1.5 CE Credits
Michael Chafetz, Ph.D., ABPP
Algiers Neurobehavioral Resource, LLC
The central question of this workshop is whether negative validity test findings should be used in the aggregate along with positive test findings for the determination of a case of illness-deception (ID), as it was asserted by Frederick (2015) and Black, Necrason, and Omasta (2016). A comparison of the use of validity tests versus other kinds of medical and psychological tests is made, with findings suggesting that ID is fundamentally different from other constructs/diseases in evidence-based medicine, psychology, and neuropsychology because deception about illness involves a deliberate process that may involve coaching, research, and/or focusing the deception on one aspect of functioning (e.g., slowness). A case study is presented to consider how decisions about other medical and neuropsychological problems are enhanced by considering positive and negative findings, how likely findings are to be manipulated by the patient, and how well the assertion that both positive and negative validity test findings must be used together in the aggregate stands up to comparative scrutiny. The fundamental assumption that a negative test finding concerning ID represents good effort is flawed, as it simply represents a lack of evidence of ID which cannot, in turn, be construed as evidence of lack of deception. Commentary is provided on best practice in neuropsychology regarding use of validity tests.

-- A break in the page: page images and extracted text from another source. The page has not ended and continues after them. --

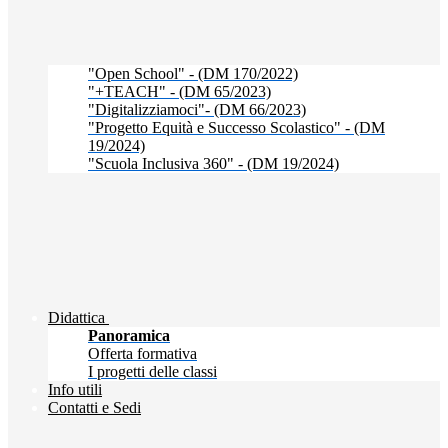
"Open School" - (DM 170/2022)
"+TEACH" - (DM 65/2023)
"Digitalizziamoci"- (DM 66/2023)
"Progetto Equità e Successo Scolastico" - (DM
19/2024)
"Scuola Inclusiva 360" - (DM 19/2024)
Didattica
Panoramica
Offerta formativa
I progetti delle classi
Info utili
Contatti e Sedi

After the session, participants will be able to:
1. Explain how positive and negative test results are used together to determine the probability of a given condition of interest in medicine and psychology.
2. Compare the changes in posterior probabilities from positive versus negative test findings for a condition of interest.
3. Describe how the case example supports using only positive test findings in a determination of illness-deception.
Target Audience: Neuropsychologists and trainees
Instructional Level: Intermediate
Dr. Michael Chafetz is a Board Certified clinical neuropsychologist in independent practice in New Orleans. His research interests have focused on the validity of Social Security disability examinations, where he has sought to understand how validity testing operates in low functioning claimants. This research led to an initiative to help the Social Security system produce more accurate assessments. In these endeavors, he consulted with a United States Senator and the Office of the Inspector General to bring attention to this research in the Social Security system. More recently, he consulted with the Swedish Social Security system to help bring about needed changes in assessment. His current research interests include the connection between factitious disorder and malingering and in the probability calculations you will see in this talk.